31st August 2017

In or out?

Top tips for health and social care providers getting your head around CQC scope!

Game of Thrones

I’ve stayed up way later than my bedtime trying to find out the answers to complex questions left unravelled on Game of Thrones. (If you aren’t watching it, bear with me – I need to unburden.

Whether it is how White Walkers have procured chains in the icy north to hall a dragon from the water, or why the eyes on Mr Snow’s sword hilt changed colour. I surf the net to try and find definitive answers, because I just really need to know.

Going digging with trembling hands

Some of you will find that the same level of mining into information is just as necessary when trying to figure out if you should be registering with CQC.  Plus, the nerves are kicking in, because you feel if you don’t register and you should you could be prosecuted and if you try and register and you get it wrong, you could be refused and your service could be delayed with cost to you and those you wish to provide a service to.

Now I have painted a picture that may worry you – let’s unpick it and face the fear!

The Scope of Registration

This should be your first port of call.  I am not saying it is easy – but it has some important information in it. Make sure you take a look at information for providers in completing an application and adjoining information on regulated activities.

Top Tips:

  • Start from the beginning of the scope document, don’t skip to what you think you provide – the opening pages alone could mean you don’t need to register if – you are not actually a provider, you are not a provider in England or you do not carry out a regulated activity
  • Regulated activities have a lot of explanatory notes with them. Make sure you read them to assess whether the things you do within your service are classed as a regulated activity. Your service could be undertaking more than one – and each will need to be applied for
  • Use the flow charts provided in the relevant regulated activity section to you and answer the questions, for instance on whether you provide personal care which is in scope of CQC registration – following the path can give a clear ‘yes’ or ‘no’ for being in scope for that particular regulated activity

Speak to CQC

Yes – contact them. I am afraid they won’t answer – ‘do I need to register’, and, they will refer you to their guidance if you have not looked at it, however, you may have a complex question a member of their policy team can help you with, if it is an irregular question that cannot be answered in their guidance (believe me it happens!)

Top Tips

  • Emailing CQC will ensure you get a written response you can take your time over, and even get some help understanding it. Quoting the scope in your response will help them see you are trying to work it out yourself. CQC have committed to work with providers with new models of care

Check out other providers you know are doing the same thing

This one comes with a bit of a health warning – you really need to be sure it is the same.

Top Tips

  • Reading a report on another provider will help you know if they really are doing a similar thing. Check out the grey box on the right-hand side of the page to see what they are registered for
  • Make sure you also check regulated activities for yourself. They may be registered incorrectly so it is best to double check if it rings true with what you provide – you may do additional things that also need to be registered

Regulation is born out of law, and because of that, it’s language at times, reflects the complexity of law.

BIGGEST TIP

  • Don’t think everyone else understands this stuff easily! It can be complex getting to the heart of who does what
  • Use Ask Sheila and contact QCS if you need additional support. Check if it has come up as a topic before

So why can’t you just ask CQC whether you need to register?

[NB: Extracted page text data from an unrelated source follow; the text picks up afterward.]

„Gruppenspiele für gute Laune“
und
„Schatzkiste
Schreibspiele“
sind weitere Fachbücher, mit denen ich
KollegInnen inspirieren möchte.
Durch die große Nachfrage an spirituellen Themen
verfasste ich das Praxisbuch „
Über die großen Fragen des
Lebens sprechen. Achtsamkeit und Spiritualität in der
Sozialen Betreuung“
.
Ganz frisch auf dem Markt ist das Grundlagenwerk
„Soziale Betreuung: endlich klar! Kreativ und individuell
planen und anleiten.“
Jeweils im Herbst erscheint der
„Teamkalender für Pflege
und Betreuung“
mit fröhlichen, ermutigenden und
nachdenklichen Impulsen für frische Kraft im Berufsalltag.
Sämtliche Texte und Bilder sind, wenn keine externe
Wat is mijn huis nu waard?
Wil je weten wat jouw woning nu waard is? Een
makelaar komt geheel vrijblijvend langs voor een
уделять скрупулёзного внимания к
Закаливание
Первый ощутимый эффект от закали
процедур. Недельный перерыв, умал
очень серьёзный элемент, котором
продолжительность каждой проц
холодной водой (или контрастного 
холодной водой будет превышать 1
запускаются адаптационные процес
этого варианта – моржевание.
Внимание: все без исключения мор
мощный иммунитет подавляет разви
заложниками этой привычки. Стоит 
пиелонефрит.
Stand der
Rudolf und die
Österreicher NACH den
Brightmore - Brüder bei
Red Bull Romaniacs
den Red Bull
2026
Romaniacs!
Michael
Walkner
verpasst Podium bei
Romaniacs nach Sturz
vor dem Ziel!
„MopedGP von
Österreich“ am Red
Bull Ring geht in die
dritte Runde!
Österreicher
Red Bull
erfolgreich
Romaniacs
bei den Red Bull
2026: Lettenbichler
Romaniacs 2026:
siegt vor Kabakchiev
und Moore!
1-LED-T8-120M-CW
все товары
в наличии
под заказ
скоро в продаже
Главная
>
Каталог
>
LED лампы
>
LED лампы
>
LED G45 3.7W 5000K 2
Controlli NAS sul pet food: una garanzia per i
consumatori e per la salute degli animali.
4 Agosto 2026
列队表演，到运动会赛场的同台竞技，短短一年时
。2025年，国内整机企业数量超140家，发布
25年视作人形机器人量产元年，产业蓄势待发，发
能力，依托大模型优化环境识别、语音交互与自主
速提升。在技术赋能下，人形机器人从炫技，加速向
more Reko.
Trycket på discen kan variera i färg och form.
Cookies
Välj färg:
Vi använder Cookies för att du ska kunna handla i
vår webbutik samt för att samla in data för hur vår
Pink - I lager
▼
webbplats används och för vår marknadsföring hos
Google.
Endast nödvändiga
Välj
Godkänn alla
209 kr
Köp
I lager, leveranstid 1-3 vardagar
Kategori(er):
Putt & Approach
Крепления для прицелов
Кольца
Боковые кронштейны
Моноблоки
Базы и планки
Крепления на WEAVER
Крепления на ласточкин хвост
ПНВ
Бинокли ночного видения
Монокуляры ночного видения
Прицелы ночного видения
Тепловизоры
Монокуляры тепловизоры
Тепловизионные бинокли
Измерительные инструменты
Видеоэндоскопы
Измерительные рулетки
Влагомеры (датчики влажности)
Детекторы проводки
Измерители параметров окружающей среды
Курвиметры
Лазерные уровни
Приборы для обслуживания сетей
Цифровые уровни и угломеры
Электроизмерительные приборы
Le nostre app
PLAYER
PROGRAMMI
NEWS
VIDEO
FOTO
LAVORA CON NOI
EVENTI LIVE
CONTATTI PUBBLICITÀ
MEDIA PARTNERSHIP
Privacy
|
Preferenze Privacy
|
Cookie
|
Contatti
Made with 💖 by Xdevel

If CQC told you, you didn’t need to register, or in fact that you did and this was incorrect, it would be on their heads - and you have the small matter of all of the providers that may also feel they wanted to ask how they should set up. The money just isn’t there for that, and CQC is there to assess your ability to understand your responsibilities as a registered provider and manager, not as a support agency. It’s tough – but there we are.

Still waiting…

I am waiting for at least a year to find out the answers to my questions on Game of Thrones – hopefully, this blog helps you get your answers a bit quicker!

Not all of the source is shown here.